Khoerul Muarif (1510120051)
SEKOLAH TINNGI AGAMA ISLAM NEGERI
(STAIN) KUDUS
JURUSAN TARBIYAH PENDIDIKAN AGAMA
ISLAM (PAI)
TAHUN AKADEMIK 2017/2018
BAB
I
PENDAHULUAN
A. Latar Belakang Masalah
Sumber
utama institusi wakaf adalah Alquran. Walaupun dalam Alquran, kata wakaf yang
bermakna memberikan harta tidak ditemukan sebagaimana zakat, tetapi merupakan
interprestasi ulama mujtahid terhadap ayat-ayat yang membicarakan pendermaan
harta berupa sedekah dan amal jariah.
Diantara
ayat-ayat tersebut; QS. Ali Imran (3) : 92 dan QS. Al-hajj (22) : 77, para
ulama memahami ayat-ayat tersebut sebagai ibadah wakaf. Diantara mufassir itu
ditemukan dalam Tafsir Al-Manar karangan Muhammad Rasyid Ridha. Kendatipun di
dalam Alquran terdapat kata-kata wakaf ditemui sebanyak empat kali; yaitu pada
QS. Al-an’am (6) : 27 dan 30, QS. Saba’ (34) : 31, QS. Al-saffat (37) : 24,
tetapi wakaf dalam ayat-ayat tersebut bukan bermakna wakaf sebagai pemberian.
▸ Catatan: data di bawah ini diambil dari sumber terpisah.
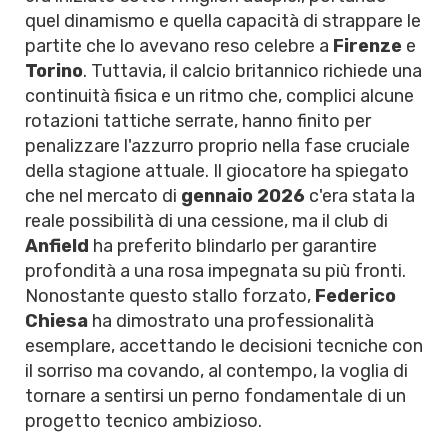
quel dinamismo e quella capacità di strappare le
partite che lo avevano reso celebre a
Firenze
e
Torino
. Tuttavia, il calcio britannico richiede una
continuità fisica e un ritmo che, complici alcune
rotazioni tattiche serrate, hanno finito per
penalizzare l'azzurro proprio nella fase cruciale
della stagione attuale. Il giocatore ha spiegato
che nel mercato di
gennaio 2026
c'era stata la
reale possibilità di una cessione, ma il club di
Anfield
ha preferito blindarlo per garantire
profondità a una rosa impegnata su più fronti.
Nonostante questo stallo forzato,
Federico
Chiesa
ha dimostrato una professionalità
esemplare, accettando le decisioni tecniche con
il sorriso ma covando, al contempo, la voglia di
tornare a sentirsi un perno fondamentale di un
progetto tecnico ambizioso.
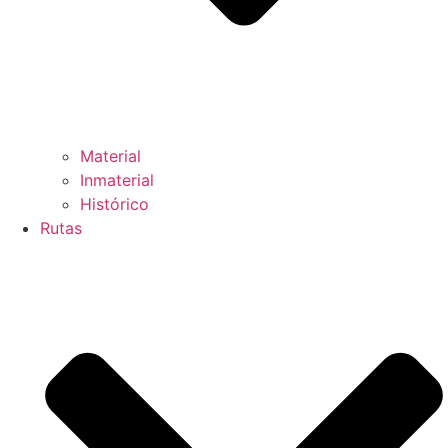
Material
Inmaterial
Histórico
Rutas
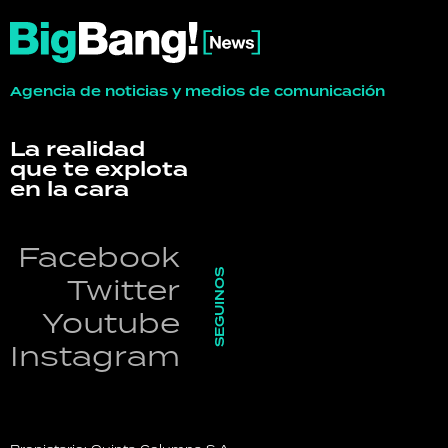
Agencia de noticias y medios de comunicación
La realidad
que te explota
en la cara
Facebook
SEGUINOS
Twitter
Youtube
Instagram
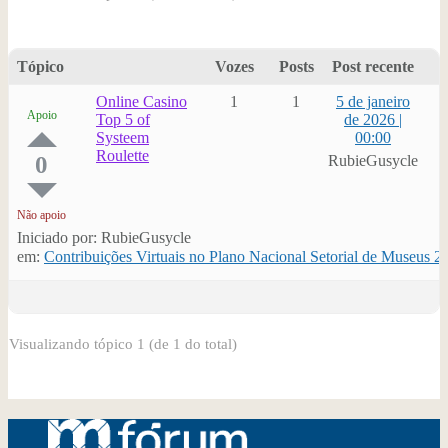
Tópico
Vozes
Posts
Post recente
Online Casino
1
1
5 de janeiro
Apoio
Top 5 of
de 2026 |
Systeem
00:00
Roulette
0
RubieGusycle
Não apoio
Iniciado por: RubieGusycle
em:
Contribuições Virtuais no Plano Nacional Setorial de Museus 2
Visualizando tópico 1 (de 1 do total)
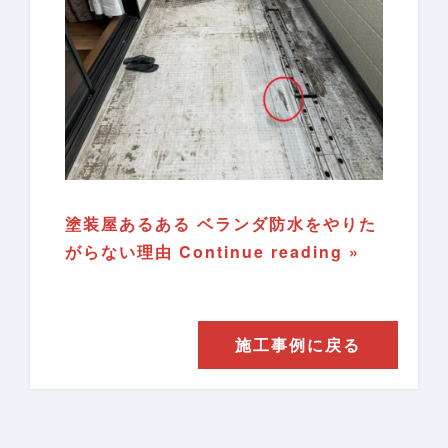
塗装屋あるある ベランダ防水をやりた
がらない理由
Continue reading »
施工事例に戻る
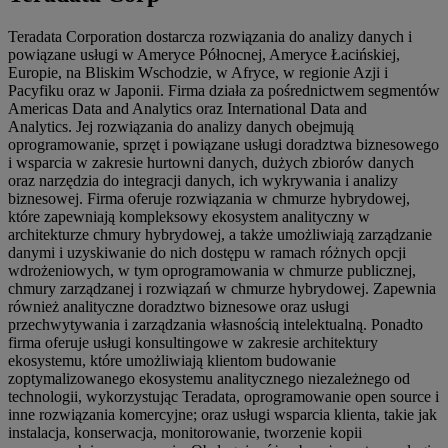
Teradata Corporation dostarcza rozwiązania do analizy danych i
powiązane usługi w Ameryce Północnej, Ameryce Łacińskiej,
Europie, na Bliskim Wschodzie, w Afryce, w regionie Azji i
Pacyfiku oraz w Japonii. Firma działa za pośrednictwem segmentów
Americas Data and Analytics oraz International Data and
Analytics. Jej rozwiązania do analizy danych obejmują
oprogramowanie, sprzęt i powiązane usługi doradztwa biznesowego
i wsparcia w zakresie hurtowni danych, dużych zbiorów danych
oraz narzędzia do integracji danych, ich wykrywania i analizy
biznesowej. Firma oferuje rozwiązania w chmurze hybrydowej,
które zapewniają kompleksowy ekosystem analityczny w
architekturze chmury hybrydowej, a także umożliwiają zarządzanie
danymi i uzyskiwanie do nich dostępu w ramach różnych opcji
wdrożeniowych, w tym oprogramowania w chmurze publicznej,
chmury zarządzanej i rozwiązań w chmurze hybrydowej. Zapewnia
również analityczne doradztwo biznesowe oraz usługi
przechwytywania i zarządzania własnością intelektualną. Ponadto
firma oferuje usługi konsultingowe w zakresie architektury
ekosystemu, które umożliwiają klientom budowanie
zoptymalizowanego ekosystemu analitycznego niezależnego od
technologii, wykorzystując Teradata, oprogramowanie open source i
inne rozwiązania komercyjne; oraz usługi wsparcia klienta, takie jak
instalacja, konserwacja, monitorowanie, tworzenie kopii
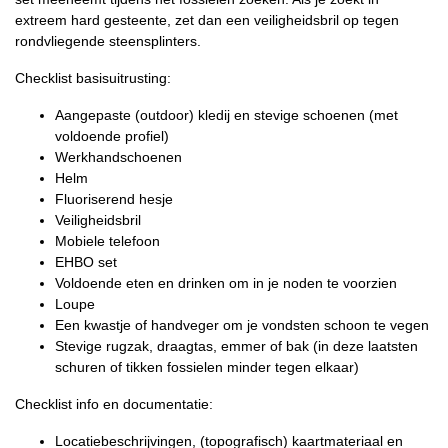
extreem hard gesteente, zet dan een veiligheidsbril op tegen
rondvliegende steensplinters.
Checklist basisuitrusting:
Aangepaste (outdoor) kledij en stevige schoenen (met
voldoende profiel)
Werkhandschoenen
Helm
Fluoriserend hesje
Veiligheidsbril
Mobiele telefoon
EHBO set
Voldoende eten en drinken om in je noden te voorzien
Loupe
Een kwastje of handveger om je vondsten schoon te vegen
Stevige rugzak, draagtas, emmer of bak (in deze laatsten
schuren of tikken fossielen minder tegen elkaar)
Checklist info en documentatie:
Locatiebeschrijvingen, (topografisch) kaartmateriaal en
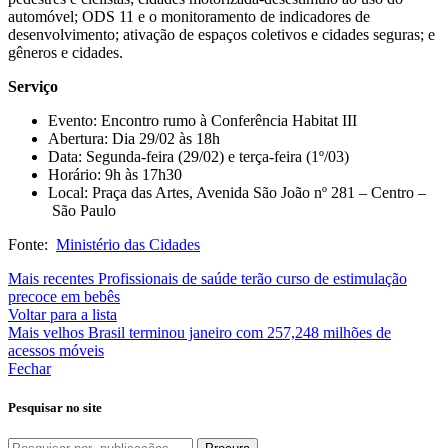
automóvel; ODS 11 e o monitoramento de indicadores de
desenvolvimento; ativação de espaços coletivos e cidades seguras; e
gêneros e cidades.
Serviço
Evento: Encontro rumo à Conferência Habitat III
Abertura: Dia 29/02 às 18h
Data: Segunda-feira (29/02) e terça-feira (1º/03)
Horário: 9h às 17h30
Local: Praça das Artes, Avenida São João nº 281 – Centro
–
São Paulo
Fonte:
Ministério das Cidades
Mais recentes
Profissionais de saúde terão curso de estimulação
precoce em bebês
Voltar para a lista
Mais velhos
Brasil terminou janeiro com 257,248 milhões de
acessos móveis
Fechar
Pesquisar no site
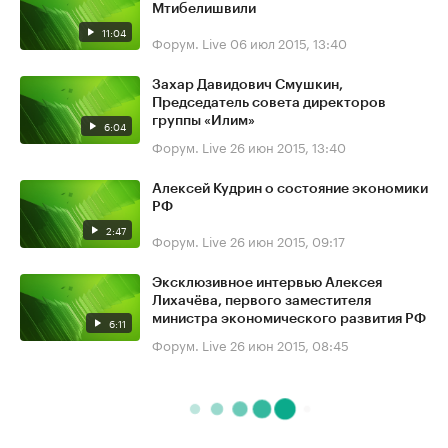
Мтибелишвили
11:04
Форум. Live
06 июл 2015, 13:40
Захар Давидович Смушкин,
Председатель совета директоров
группы «Илим»
6:04
Форум. Live
26 июн 2015, 13:40
Алексей Кудрин о состояние экономики
РФ
2:47
Форум. Live
26 июн 2015, 09:17
Эксклюзивное интервью Алексея
Лихачёва, первого заместителя
министра экономического развития РФ
6:11
Форум. Live
26 июн 2015, 08:45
Tiga ayat pertama berarti mengedepakan sedangkan ayat keempat bermakna berhenti
atau menahan. Konteks pembicaraan dalam ayat ini adalah proses ahli neraka yang
akan dimasukkan kedalam neraka. Meski demikian, Alquran dapat dikatakan sebagai
sumber utama perwakafan. Wakaf salah satu bagian yang sangat penting dari hukum
Islam. Ia mempunyai jalinan hubungan antara kehidupan spritual dengan bidang
sosial ekonomi masyarakat muslim. Wakaf selain berdimensi ubudiyah
Ilahiyah, ia juga berfungsi sosial kemasyarakatan. Ibadah wakaf merupakan
manisfestasi dari rasa keimanan seseorang yang mantap dan rasa
solidaritad yang tinggi terhadap sesama umat manusia. Wakaf sebagai perekat
hubungan “hablumminallah, wa hablum minannas”, hubungan vertikal kepada Allah
dan hubungan horizontal kepada sesama manusia. Selanjutnya akan dibahas
lebih dalam tentang wakaf pada makalah ini.
B. Rumusan Masalah
Berdasarkan
latar belakang masalah yang telah diuraikan, maka yang menjadi persoalan dalam
makalah ini dapat dirumuskan sebagai berikut:
a. Apa Pengertian Wakaf
b. Dasar Hukum Wakaf ?
c. Bagaimana Sejarah Wakaf ?
d. Apa saja Macam-macam Wakaf ?
e. Apa Syarat dan Rukun Wakaf ?
f. Bagaimana Hikmah dan Manfaat Wakaf dalam Kehidupan ?
g. Apa pengertian shodaqoh ?
h.
Apa
hikmah Shodaqoh ?
BAB
II
PEMBAHASAN
PEMBAHASAN
A. Pengertian Wakaf dan Dasar Hukum Wakaf
Menurut bahasa wakaf berasal dari waqf
yang berarti radiah (terkembalikan) , altahbis (tertahan)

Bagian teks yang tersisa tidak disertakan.